Show that the equation \(x^3 - 6x^2 + 12 = 0\) has two positive roots and one negative root.

Let \(f(x) = x^3 - 6x^2 + 12\), which is a cubic, and thus has at most three real roots. We can tabulate various values for \(f(x)\).

\(x\) \(f(x)\)
-2 -20
-1 5
0 12
1 7
2 -4
3 -15
4 -20
5 -13
6 12

The function \(f(x)\) changes sign three times in the table, so that \(f(x)\) has three real roots, one between \(x = -2\) and \(x = -1\); one between \(x = 1\) and \(x = 2\); and a third between \(x = 5\) and \(x = 6\).

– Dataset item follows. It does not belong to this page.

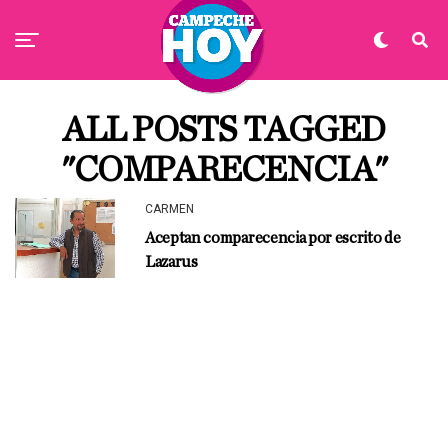
ALL POSTS TAGGED
"COMPARECENCIA"
CARMEN
Aceptan comparecencia por escrito de
Lazarus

So \(f(x)\) has two positive roots and one negative root.

Show that the negative root lies between \(-1\) and \(-1.5\)

We saw above that \(f(-1) = 5\). As \(f(-1.5) = -\dfrac{39}{8} < 0\), the negative root must lie between \(x = -1\) and \(x = -1.5\).

…and find it correct to one decimal place.

We can tabulate more values for \(f(x)\).

\(x\) \(f(x)\)
-1.5 -4.875
-1.4 -2.504
-1.3 -0.337
-1.2 1.632
-1.1 3.409
-1 5.0

Thus the negative root lies between \(x = -1.3\) and \(x = -1.2\).

We have \(f(-1.25) = 0.671875 > 0\), and so the root falls between \(x = -1.3\) and \(x = -1.25\), so that, to one decimal place, the negative root is \(x = -1.3\).